● THE TASK: Could you transcribe all of the data exactly and skip any pictures?
#### INPUT
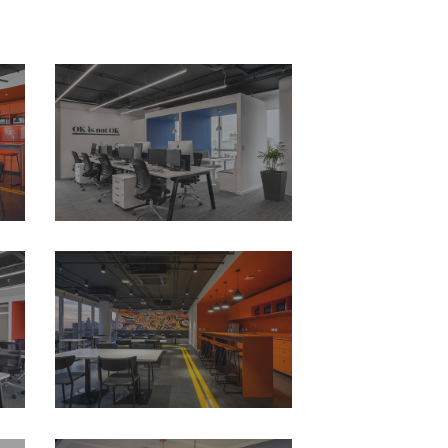
Oficinas-
WPP-
Uruguay-
Diseño-
y-
Construccion-
de-
Oficinas-
Oficinas-
Modernas-
WPP-
Contract-
Uruguay-
Workplaces-
Diseño-
15
y-
Construccion-
de-
Oficinas-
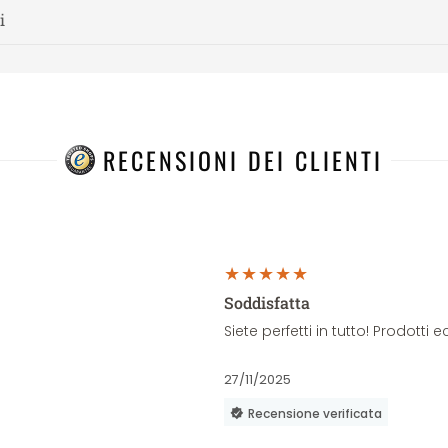
i
RECENSIONI DEI CLIENTI
Soddisfatta
Siete perfetti in tutto! Prodott
27/11/2025
Recensione verificata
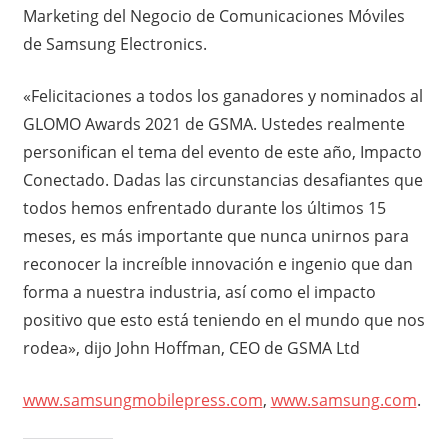
Marketing del Negocio de Comunicaciones Móviles
de Samsung Electronics.
«Felicitaciones a todos los ganadores y nominados al
GLOMO Awards 2021 de GSMA. Ustedes realmente
personifican el tema del evento de este año, Impacto
Conectado. Dadas las circunstancias desafiantes que
todos hemos enfrentado durante los últimos 15
meses, es más importante que nunca unirnos para
reconocer la increíble innovación e ingenio que dan
forma a nuestra industria, así como el impacto
positivo que esto está teniendo en el mundo que nos
rodea», dijo John Hoffman, CEO de GSMA Ltd
www.samsungmobilepress.com
,
www.samsung.com
.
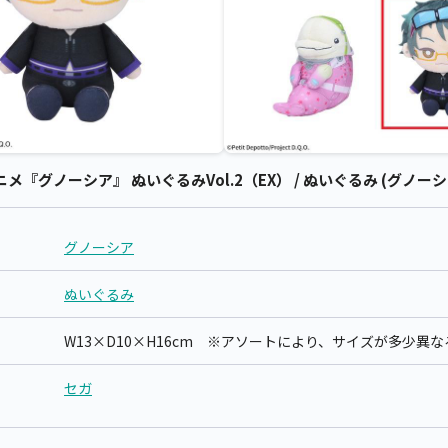
『グノーシア』 ぬいぐるみVol.2（EX） / ぬいぐるみ (グノーシ
グノーシア
ぬいぐるみ
W13×D10×H16cm ※アソートにより、サイズが多少異
セガ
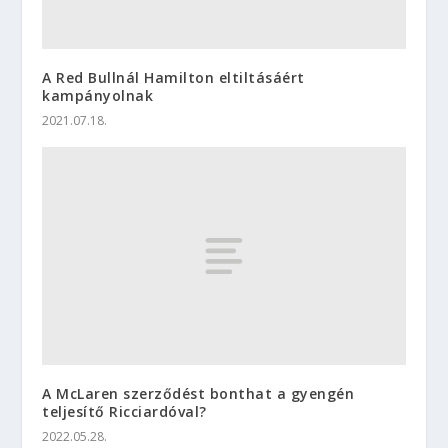
A Red Bullnál Hamilton eltiltásáért
kampányolnak
2021.07.18.
A McLaren szerződést bonthat a gyengén
teljesítő Ricciardóval?
2022.05.28.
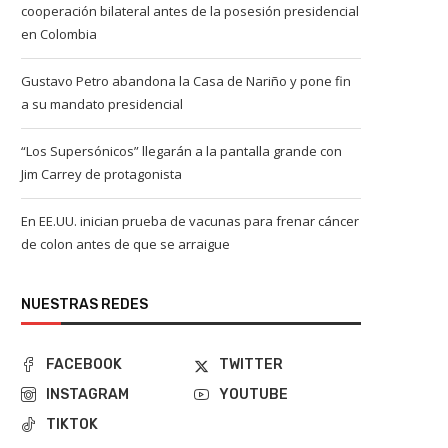
cooperación bilateral antes de la posesión presidencial
en Colombia
Gustavo Petro abandona la Casa de Nariño y pone fin
a su mandato presidencial
“Los Supersónicos” llegarán a la pantalla grande con
Jim Carrey de protagonista
En EE.UU. inician prueba de vacunas para frenar cáncer
de colon antes de que se arraigue
NUESTRAS REDES
FACEBOOK
TWITTER
INSTAGRAM
YOUTUBE
TIKTOK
########
● RESPONSE TO THIS EXERCISE:
Oficinas-
WPP-
Uruguay-
Diseño-
y-
Construccion-
de-
Oficinas-
Oficinas-
Modernas-
WPP-
Contract-
Uruguay-
Workplaces-
Diseño-
15
y-
Construccion-
de-
Oficinas-
i
RECENSIONI DEI CLIENTI
Soddisfatta
Siete perfetti in tutto! Prodott
27/11/2025
Recensione verificata
Marketing del Negocio de Comunicaciones Móviles
de Samsung Electronics.
«Felicitaciones a todos los ganadores y nominados al
GLOMO Awards 2021 de GSMA. Ustedes realmente
personifican el tema del evento de este año, Impacto
Conectado. Dadas las circunstancias desafiantes que
todos hemos enfrentado durante los últimos 15
meses, es más importante que nunca unirnos para
reconocer la increíble innovación e ingenio que dan
forma a nuestra industria, así como el impacto
positivo que esto está teniendo en el mundo que nos
rodea», dijo John Hoffman, CEO de GSMA Ltd
www.samsungmobilepress.com
,
www.samsung.com
.
『グノーシア』 ぬいぐるみVol.2（EX） / ぬいぐるみ (グノーシ
グノーシア
ぬいぐるみ
W13×D10×H16cm ※アソートにより、サイズが多少異
セガ
A Red Bullnál Hamilton eltiltásáért
kampányolnak
2021.07.18.
A McLaren szerződést bonthat a gyengén
teljesítő Ricciardóval?
2022.05.28.
cooperación bilateral antes de la posesión presidencial
en Colombia
Gustavo Petro abandona la Casa de Nariño y pone fin
a su mandato presidencial
“Los Supersónicos” llegarán a la pantalla grande con
Jim Carrey de protagonista
En EE.UU. inician prueba de vacunas para frenar cáncer
de colon antes de que se arraigue
NUESTRAS REDES
FACEBOOK
TWITTER
INSTAGRAM
YOUTUBE
TIKTOK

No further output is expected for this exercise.